There are some fairly simple solutions for this that may be workable, especially if writes are somewhat constrained. If all reads and writes by a single client go to the same back-end server, perhaps because of cookie or IP-based stickiness, they can cope with longish latency propagating to other servers, read-what-you-just-wrote will always succeed, and simultaneous writes to the same file are very unlikely. A classic use case would be user-uploaded image files for a web server cluster.

Bidirectional rsync has serious issues with deletions. Other systems worth looking at include:
csync2: http://oss.linbit.com/csync2/
Unison: http://www.cis.upenn.edu/~bcpierce/unison/
Bsync: https://github.com/dooblem/bsync

I'm actually looking at Unison at the moment as suggested by another mentor off-list.  I'm not convinced it's the way to go yet though, as you noted... the rsync is something that makes me nervous in my usage case.

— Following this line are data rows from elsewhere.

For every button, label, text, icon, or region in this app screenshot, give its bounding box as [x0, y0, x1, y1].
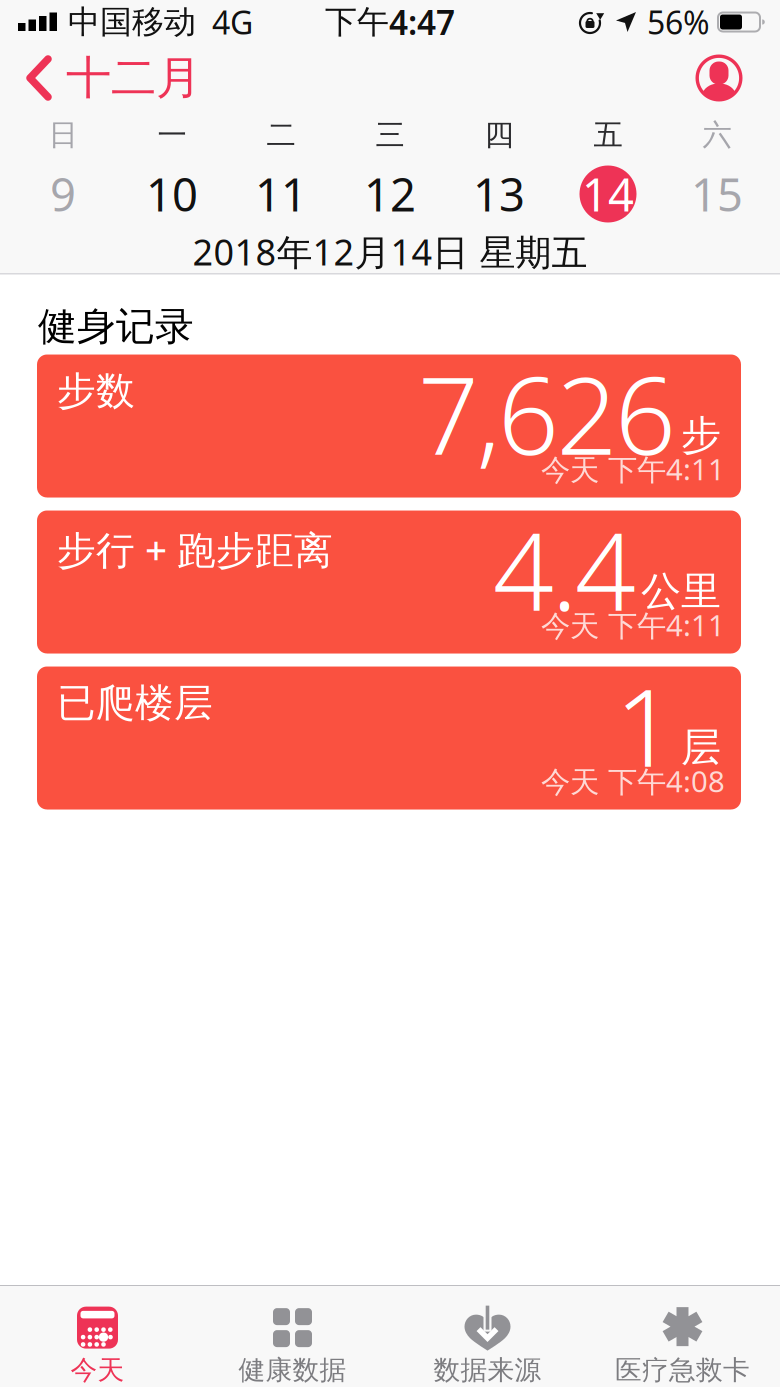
button[interactable]: 已爬楼层 — [37, 666, 741, 810]
staticText: 2018年12月14日 星期五 — [192, 228, 588, 275]
staticText: 10 — [146, 164, 198, 224]
button[interactable]: 医疗急救卡 — [585, 1286, 780, 1387]
staticText: 15 — [691, 164, 743, 224]
staticText: 四 — [484, 117, 514, 153]
staticText: 步行 + 跑步距离 — [57, 524, 333, 575]
staticText: 9 — [50, 164, 76, 224]
button[interactable]: 步行 + 跑步距离 — [37, 510, 741, 654]
staticText: 健身记录 — [38, 303, 194, 350]
button[interactable]: 今天 — [0, 1286, 195, 1387]
staticText: 公里 — [641, 567, 721, 616]
staticText: 4G — [212, 1, 253, 43]
staticText: 步 — [681, 411, 721, 460]
staticText: 11 — [255, 164, 307, 224]
staticText: 今天 下午4:08 — [541, 762, 725, 800]
button[interactable]: 15 — [662, 158, 772, 230]
button[interactable]: 12 — [336, 158, 444, 230]
staticText: 医疗急救卡 — [615, 1354, 750, 1386]
staticText: 4.4 — [493, 498, 636, 640]
button[interactable]: 9 — [8, 158, 118, 230]
staticText: 健康数据 — [238, 1354, 346, 1386]
staticText: 层 — [681, 723, 721, 772]
staticText: 56% — [647, 1, 710, 43]
staticText: 步数 — [57, 368, 135, 415]
staticText: 14 — [582, 164, 634, 224]
staticText: 二 — [266, 117, 296, 153]
staticText: 今天 下午4:11 — [541, 606, 725, 644]
staticText: 日 — [48, 117, 78, 153]
button[interactable]: 十二月 — [0, 50, 201, 106]
button[interactable]: 11 — [226, 158, 336, 230]
staticText: 13 — [473, 164, 525, 224]
staticText: 今天 下午4:11 — [541, 450, 725, 488]
staticText: 五 — [594, 117, 622, 153]
button[interactable]: 步数 — [37, 354, 741, 498]
staticText: 下午 — [325, 2, 389, 42]
staticText: 7,626 — [418, 342, 676, 484]
staticText: 中国移动 — [68, 2, 196, 42]
button[interactable]: 健康数据 — [195, 1286, 390, 1387]
staticText: 4:47 — [389, 0, 455, 44]
button[interactable] — [695, 54, 780, 102]
staticText: 1 — [615, 654, 676, 796]
staticText: 十二月 — [66, 50, 201, 106]
button[interactable]: 13 — [444, 158, 554, 230]
staticText: 已爬楼层 — [57, 680, 213, 727]
button[interactable]: 14 — [554, 158, 662, 230]
staticText: 12 — [364, 164, 416, 224]
staticText: 数据来源 — [434, 1354, 542, 1386]
button[interactable]: 10 — [118, 158, 226, 230]
staticText: 六 — [702, 117, 732, 153]
staticText: 今天 — [70, 1354, 124, 1386]
staticText: 三 — [376, 117, 404, 153]
button[interactable]: 数据来源 — [390, 1286, 585, 1387]
staticText: 一 — [158, 117, 186, 153]
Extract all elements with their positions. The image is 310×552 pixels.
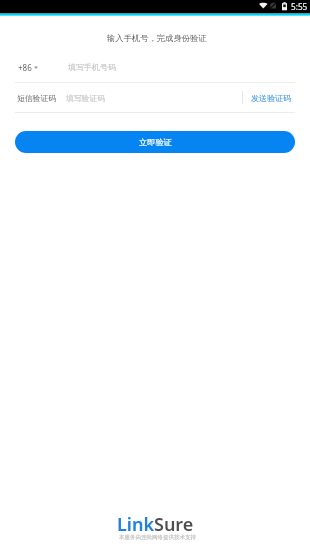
button[interactable]: +86 (0, 56, 46, 79)
button[interactable]: 填写手机号码 (46, 52, 310, 82)
staticText: 输入手机号，完成身份验证 (107, 33, 207, 43)
staticText: 短信验证码 (17, 93, 56, 103)
other: Choose country code (34, 64, 38, 72)
staticText: 本服务由连尚网络提供技术支持 (119, 534, 196, 541)
staticText: 填写验证码 (66, 93, 105, 103)
staticText: 5:55 (291, 1, 308, 12)
button[interactable]: 填写验证码 (56, 83, 242, 112)
staticText: 立即验证 (139, 137, 172, 147)
staticText: +86 (18, 62, 32, 73)
button[interactable]: 立即验证 (15, 131, 295, 153)
staticText: 填写手机号码 (68, 62, 116, 72)
button[interactable]: 发送验证码 (243, 87, 294, 109)
staticText: 发送验证码 (251, 93, 291, 103)
staticText: LinkSure (117, 512, 194, 537)
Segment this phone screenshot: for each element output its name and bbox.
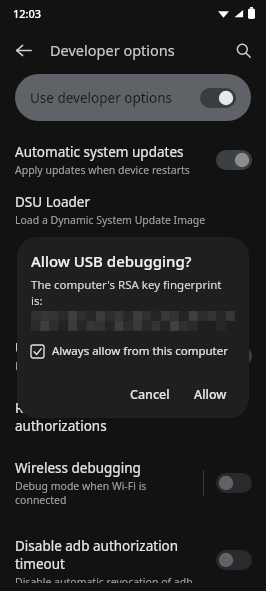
staticText: Load a Dynamic System Update Image [15,213,206,227]
staticText: Debug mode when USB is connected [15,359,197,373]
button[interactable]: Always allow from this computer [31,341,235,361]
staticText: Developer options [50,40,175,60]
button[interactable]: Wireless debugging [214,471,254,495]
button[interactable]: USB debugging [0,331,266,381]
staticText: The computer's RSA key fingerprint is: [31,277,235,308]
staticText: Automatic system updates [15,143,184,161]
button[interactable]: Allow [186,381,235,408]
button[interactable]: Cancel [122,381,178,408]
button[interactable]: Search [226,33,260,67]
staticText: Always allow from this computer [52,343,229,359]
button[interactable]: USB debugging [214,344,254,368]
staticText: Allow [194,386,227,403]
button[interactable]: Use developer options [15,74,251,121]
staticText: Wireless debugging [15,459,141,477]
button[interactable]: Revoke USB debugging authorizations [0,391,266,443]
staticText: Revoke USB debugging authorizations [15,399,246,435]
staticText: Disable automatic revocation of adb auth… [15,575,206,583]
staticText: Disable adb authorization timeout [15,537,206,573]
button[interactable]: Disable adb authorization timeout [214,548,254,572]
button[interactable]: Wireless debugging [0,451,266,515]
button[interactable]: Automatic system updates [0,135,266,185]
staticText: DSU Loader [15,193,90,211]
button[interactable]: Automatic system updates [214,148,254,172]
staticText: 12:03 [13,6,42,21]
staticText: Allow USB debugging? [31,251,192,271]
staticText: Debug mode when Wi-Fi is connected [15,479,195,507]
staticText: Use developer options [30,89,200,107]
button[interactable]: DSU Loader [0,185,266,235]
staticText: USB debugging [15,339,114,357]
staticText: Cancel [130,386,170,403]
staticText: Apply updates when device restarts [15,163,190,177]
button[interactable]: Back [6,33,40,67]
button[interactable]: Disable adb authorization timeout [0,529,266,591]
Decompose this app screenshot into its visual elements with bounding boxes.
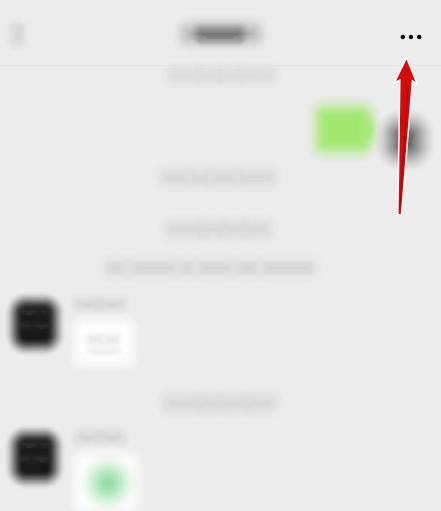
button[interactable]: Back [0,14,42,58]
button[interactable]: More options [389,15,433,59]
button[interactable]: Group info [165,14,305,58]
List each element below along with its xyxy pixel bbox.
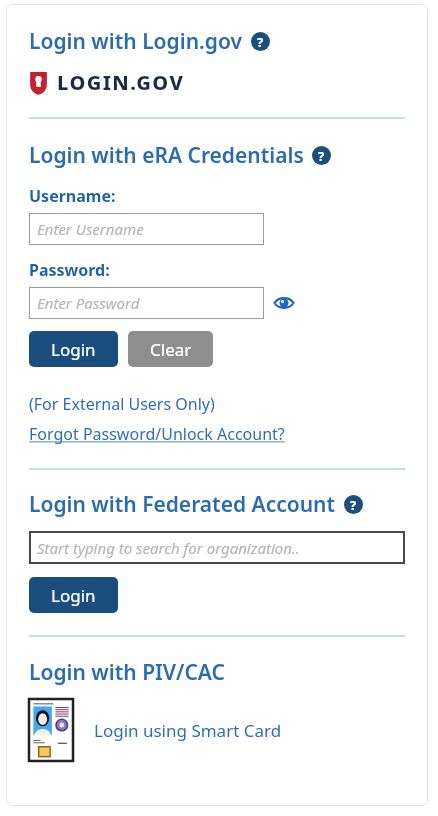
button[interactable]: Login xyxy=(29,331,118,367)
button[interactable]: Enter Password xyxy=(29,287,264,319)
staticText: Enter Username xyxy=(37,219,144,239)
staticText: Login with Federated Account xyxy=(29,490,336,519)
staticText: Forgot Password/Unlock Account? xyxy=(29,423,285,445)
staticText: Clear xyxy=(150,338,192,361)
staticText: ? xyxy=(257,33,264,51)
button[interactable]: Smart Card xyxy=(29,699,282,761)
button[interactable]: Help xyxy=(344,495,363,514)
button[interactable]: Help xyxy=(251,32,270,51)
button[interactable]: Forgot Password/Unlock Account? xyxy=(29,423,285,445)
button[interactable]: Show password xyxy=(271,290,297,316)
staticText: Start typing to search for organization.… xyxy=(37,538,300,558)
staticText: Login with Login.gov xyxy=(29,27,243,56)
button[interactable]: Enter Username xyxy=(29,213,264,245)
staticText: ? xyxy=(318,147,325,165)
button[interactable]: Login xyxy=(29,577,118,613)
button[interactable]: Clear xyxy=(128,331,213,367)
staticText: (For External Users Only) xyxy=(29,393,215,415)
other: Smart Card xyxy=(29,699,73,761)
staticText: Enter Password xyxy=(37,293,140,313)
button[interactable]: Start typing to search for organization.… xyxy=(29,531,405,564)
button[interactable]: Help xyxy=(312,146,331,165)
staticText: Login xyxy=(51,338,96,361)
staticText: Login with PIV/CAC xyxy=(29,658,225,687)
staticText: Username: xyxy=(29,185,116,207)
staticText: Login xyxy=(51,584,96,607)
staticText: ? xyxy=(350,496,357,514)
staticText: Login using Smart Card xyxy=(94,719,282,742)
staticText: Login with eRA Credentials xyxy=(29,141,304,170)
staticText: LOGIN.GOV xyxy=(57,69,185,96)
staticText: Password: xyxy=(29,259,110,281)
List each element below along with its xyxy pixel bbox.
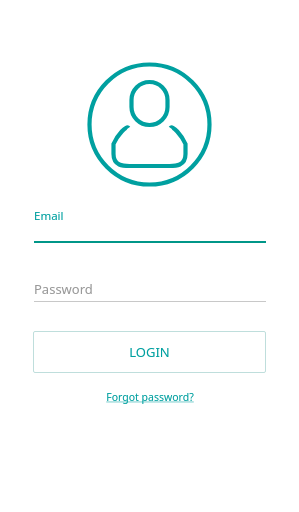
button[interactable]: Password [34, 280, 266, 302]
staticText: Email [34, 208, 64, 224]
button[interactable]: Forgot password? [100, 388, 199, 406]
staticText: LOGIN [129, 343, 170, 361]
button[interactable]: Email [34, 208, 266, 243]
staticText: Forgot password? [106, 390, 194, 404]
button[interactable]: LOGIN [33, 331, 266, 373]
staticText: Password [34, 280, 93, 298]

If you want to have a good laugh, ponder what I'm considering now.... ;-)  Some form of ownCloud *with* gluster...  My thinking (without the benefit of testing the details yet) is to put ownCloud server on each of the gluster node boxes, sharing out the gluster-mounted volume.  Sitting next to each gluster node would be another box, this one running the ownCloud client (I've seen suggestions that someone has put together a command line implementation of the client for headless servers) and Samba.  So a user would read/write/browse on the Samba server and drives, with typical gigabit LAN performance.  OwnCloud would sync changes back to the gluster volume and would live with the speed issues of the synchronous replication over the VPN.  The other gluster node at the far end of the VPN would then share the changes via ownCloud over to the Samba box sitting next to it.  Perhaps this could all be done with ownCloud alone, but I really like the way gluster will maintain the data integrity across the VPN... the problems I have with it are really BECAUSE it's doing a good job!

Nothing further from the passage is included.